Profile Lucas Sta Maria

I'm a final year Computer Science and Mathematics student at Northeastern University interested in programming languages and developer tooling.

(λx.x x) (λx.x x)

Similarity!

Similarity is a multiplayer web-game that groups players based on their song preferences. When players join a room, they simultaneously rate a set of several songs. The game mathematically groups the players based on the ratings they assigned. It was created as my final project for my high school Linear Algebra class.

Functionality

  • Creating rooms
  • Joining rooms with codes
  • Starting the game if admin
  • Rating songs simultaneously with other players
  • Seeing similarity values to other players
  • Seeing clusters/groups of other players with similar song preferences

Technology

I used Vue and the standard HTML/CSS/JS on the frontend. On the backend, I used Node.js with Express.js to statically serve the files. To add the game functionality with players and rooms, I connected the backend and frontend with Socket.io. When I presented this to my class, it was hosted on a Raspberry Pi.

The Math

The distance between two points in \(R^2\) on an (\(x\), \(y\)) coordinate plane can be calculated with

\[ \sqrt{(x1 - x2)^2 + (y1 - y2)^2} \]

The distance between two points in R3 in an (x, y, z) coordinate space can be calculated with

\[ \sqrt{(x1 - x2)^2 + (y1 - y2)^2 + (z1 - z2)^2} \]

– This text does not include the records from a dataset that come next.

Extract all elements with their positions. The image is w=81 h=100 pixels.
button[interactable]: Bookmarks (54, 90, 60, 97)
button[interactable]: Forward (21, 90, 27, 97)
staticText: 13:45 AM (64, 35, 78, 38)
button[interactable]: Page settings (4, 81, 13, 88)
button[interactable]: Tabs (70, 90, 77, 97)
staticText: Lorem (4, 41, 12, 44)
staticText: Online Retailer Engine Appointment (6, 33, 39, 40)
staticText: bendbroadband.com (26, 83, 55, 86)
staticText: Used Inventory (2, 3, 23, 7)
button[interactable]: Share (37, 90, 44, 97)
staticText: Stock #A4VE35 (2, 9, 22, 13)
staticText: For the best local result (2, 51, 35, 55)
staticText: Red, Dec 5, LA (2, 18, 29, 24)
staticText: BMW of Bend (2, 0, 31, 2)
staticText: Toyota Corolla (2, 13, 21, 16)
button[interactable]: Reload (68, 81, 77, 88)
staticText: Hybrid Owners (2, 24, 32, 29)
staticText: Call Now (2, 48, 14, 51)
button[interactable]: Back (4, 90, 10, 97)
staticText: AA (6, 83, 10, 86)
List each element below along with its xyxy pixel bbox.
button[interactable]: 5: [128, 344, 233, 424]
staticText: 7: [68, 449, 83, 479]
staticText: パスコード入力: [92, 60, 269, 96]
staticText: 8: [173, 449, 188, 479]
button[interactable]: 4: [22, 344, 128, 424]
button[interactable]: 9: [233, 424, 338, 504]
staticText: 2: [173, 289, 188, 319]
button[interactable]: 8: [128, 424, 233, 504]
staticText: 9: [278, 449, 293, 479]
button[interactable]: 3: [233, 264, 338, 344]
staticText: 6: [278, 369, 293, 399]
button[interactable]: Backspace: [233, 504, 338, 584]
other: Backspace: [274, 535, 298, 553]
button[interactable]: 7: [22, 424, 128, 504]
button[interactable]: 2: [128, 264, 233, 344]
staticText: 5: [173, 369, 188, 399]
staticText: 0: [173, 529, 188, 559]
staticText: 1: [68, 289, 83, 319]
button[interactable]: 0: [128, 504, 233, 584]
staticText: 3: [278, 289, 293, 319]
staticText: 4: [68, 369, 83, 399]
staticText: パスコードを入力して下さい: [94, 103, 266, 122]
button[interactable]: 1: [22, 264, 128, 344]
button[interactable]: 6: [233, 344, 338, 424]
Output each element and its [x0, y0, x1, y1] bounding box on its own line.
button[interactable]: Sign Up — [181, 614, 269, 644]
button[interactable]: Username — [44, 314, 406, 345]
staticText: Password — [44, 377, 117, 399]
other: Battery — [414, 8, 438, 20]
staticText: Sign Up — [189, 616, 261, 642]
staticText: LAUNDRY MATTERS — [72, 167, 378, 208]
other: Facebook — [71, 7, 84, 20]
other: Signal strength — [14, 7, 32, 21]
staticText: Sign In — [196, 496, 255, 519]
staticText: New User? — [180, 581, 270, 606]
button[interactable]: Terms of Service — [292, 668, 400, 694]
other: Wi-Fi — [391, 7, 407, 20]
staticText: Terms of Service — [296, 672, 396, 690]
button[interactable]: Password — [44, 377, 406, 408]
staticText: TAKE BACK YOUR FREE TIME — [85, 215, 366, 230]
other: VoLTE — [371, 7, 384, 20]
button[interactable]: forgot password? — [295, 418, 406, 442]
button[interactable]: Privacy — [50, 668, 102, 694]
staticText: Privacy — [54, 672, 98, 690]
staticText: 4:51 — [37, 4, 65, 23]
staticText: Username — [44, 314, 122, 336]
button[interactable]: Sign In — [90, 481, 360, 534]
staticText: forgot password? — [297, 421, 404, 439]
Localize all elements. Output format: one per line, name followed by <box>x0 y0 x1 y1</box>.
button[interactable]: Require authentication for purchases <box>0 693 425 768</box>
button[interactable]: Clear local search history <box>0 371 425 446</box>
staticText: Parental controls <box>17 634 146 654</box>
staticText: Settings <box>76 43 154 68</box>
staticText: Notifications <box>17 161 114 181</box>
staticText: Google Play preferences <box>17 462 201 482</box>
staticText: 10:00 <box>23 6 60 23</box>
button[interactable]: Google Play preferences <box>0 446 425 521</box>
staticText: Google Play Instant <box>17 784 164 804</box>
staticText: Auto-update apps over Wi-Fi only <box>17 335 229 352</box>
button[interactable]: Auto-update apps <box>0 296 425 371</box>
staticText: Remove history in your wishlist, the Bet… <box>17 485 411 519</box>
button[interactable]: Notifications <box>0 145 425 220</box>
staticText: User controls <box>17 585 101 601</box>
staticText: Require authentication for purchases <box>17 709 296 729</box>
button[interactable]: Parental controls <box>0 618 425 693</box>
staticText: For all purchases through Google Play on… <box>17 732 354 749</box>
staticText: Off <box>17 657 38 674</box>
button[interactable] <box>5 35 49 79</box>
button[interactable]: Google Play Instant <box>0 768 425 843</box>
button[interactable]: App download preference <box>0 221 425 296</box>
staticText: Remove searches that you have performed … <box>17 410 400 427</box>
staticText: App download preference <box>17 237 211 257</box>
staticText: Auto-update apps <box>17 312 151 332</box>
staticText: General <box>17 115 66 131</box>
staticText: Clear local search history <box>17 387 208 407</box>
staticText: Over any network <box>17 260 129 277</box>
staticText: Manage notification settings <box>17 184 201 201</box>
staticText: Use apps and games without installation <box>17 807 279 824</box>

This can naturally be extended to an \(R^n\) space. Just continue performing \((d1 - d2)^2\), summing it with the other dimensions, and square rooting the sum. This is how the similarity score is calculated; the euclidian distance is measured between two points in an \(R^10\) space since there are 10 questions. For each dimension, the minumum and maximum values are 1 and 5 respectively, which match the scores that players can rate a song with. The euclidian distance is calculated for each combination of players.

When the server has the euclidian distances between the players, it begins performing the clustering computations. It represents each player as a node, and the distances between them as weighted edges. Since a smaller value means a stronger connection, we must invert the value. To achieve this, we define a threshold \(T\). If the edge is greater than \(T\), we represent the edge as 0. Else, the edge is represented with \(T - value\). We can then perform clustering on the graph.

We represent the relationships between the players with an \(N^2\) sized adjacency matrix \(A\), representing the weighted graph. From \(A\), we create the diagonal matrix \(D\) by summing the number of entries in each row of \(A\) and placing that on the diagonal entry in the corresponding row of \(D\). We then create the Laplacian matrix \(L\) by performing \(L=D-A\). We then solve for the eigenvalues of \(L\), and their corresponding eigenvectors. We retrieve the second-smallest eigenvalue and its corresponding eigenvector, then discretize the values of the eigenvector to positive or negative. Each entry in the discretized eigenvector corresponds to the ith player. We group players of the same sign together, giving us two groups, or clusters.

If we want to further partition our clusters, we go to the next largest eigenvalue and discretize its corresponding eigenvector. We then combine the eigenvectors and partition players based on their sets of signs. In this game, at most two levels of clustering take place, giving us a maximum of four clusters.